- Opening Delimiter -
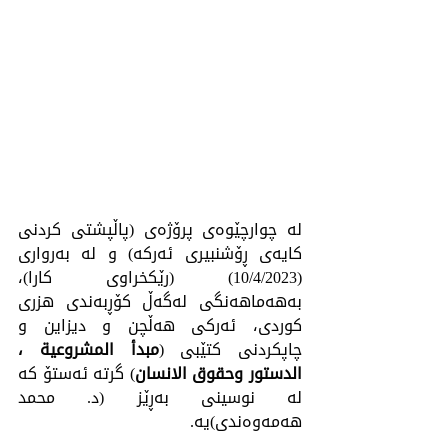
لە چوارچێوەى پرۆژەى (پاڵپشتی کردنی 
کایەی ڕۆشنبیری ئەرکە) و لە بەروارى 
(10/4/2023) (رێکخراوی کارا)، 
بەهەماهەنگى لەگەڵ کۆڕبەندى هزرى 
کوردى، ئەرکی هەڵچن و دیزاين و 
چاپكردنى کتێبی (
مبدأ المشروعية ، 
الدستور وحقوق الانسان
) گرتە ئەستۆ کە 
لە نوسینی بەڕێز (د. محمد 
هەمەوەندی)یە.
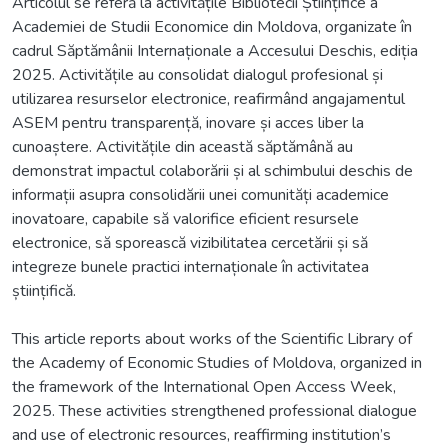
Articolul se referă la activitățile Bibliotecii Științifice a
Academiei de Studii Economice din Moldova, organizate în
cadrul Săptămânii Internaționale a Accesului Deschis, ediția
2025. Activitățile au consolidat dialogul profesional și
utilizarea resurselor electronice, reafirmând angajamentul
ASEM pentru transparență, inovare și acces liber la
cunoaștere. Activitățile din această săptămână au
demonstrat impactul colaborării și al schimbului deschis de
informații asupra consolidării unei comunități academice
inovatoare, capabile să valorifice eficient resursele
electronice, să sporească vizibilitatea cercetării și să
integreze bunele practici internaționale în activitatea
științifică.
This article reports about works of the Scientific Library of
the Academy of Economic Studies of Moldova, organized in
the framework of the International Open Access Week,
2025. These activities strengthened professional dialogue
and use of electronic resources, reaffirming institution’s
- Closing Delimiter -
» **Task instructions**
Everything in the entries above should be written out again exactly, except the images.

» **Written answer**
لە چوارچێوەى پرۆژەى (پاڵپشتی کردنی 
کایەی ڕۆشنبیری ئەرکە) و لە بەروارى 
(10/4/2023) (رێکخراوی کارا)، 
بەهەماهەنگى لەگەڵ کۆڕبەندى هزرى 
کوردى، ئەرکی هەڵچن و دیزاين و 
چاپكردنى کتێبی (
مبدأ المشروعية ، 
الدستور وحقوق الانسان
) گرتە ئەستۆ کە 
لە نوسینی بەڕێز (د. محمد 
هەمەوەندی)یە.
Articolul se referă la activitățile Bibliotecii Științifice a
Academiei de Studii Economice din Moldova, organizate în
cadrul Săptămânii Internaționale a Accesului Deschis, ediția
2025. Activitățile au consolidat dialogul profesional și
utilizarea resurselor electronice, reafirmând angajamentul
ASEM pentru transparență, inovare și acces liber la
cunoaștere. Activitățile din această săptămână au
demonstrat impactul colaborării și al schimbului deschis de
informații asupra consolidării unei comunități academice
inovatoare, capabile să valorifice eficient resursele
electronice, să sporească vizibilitatea cercetării și să
integreze bunele practici internaționale în activitatea
științifică.
This article reports about works of the Scientific Library of
the Academy of Economic Studies of Moldova, organized in
the framework of the International Open Access Week,
2025. These activities strengthened professional dialogue
and use of electronic resources, reaffirming institution’s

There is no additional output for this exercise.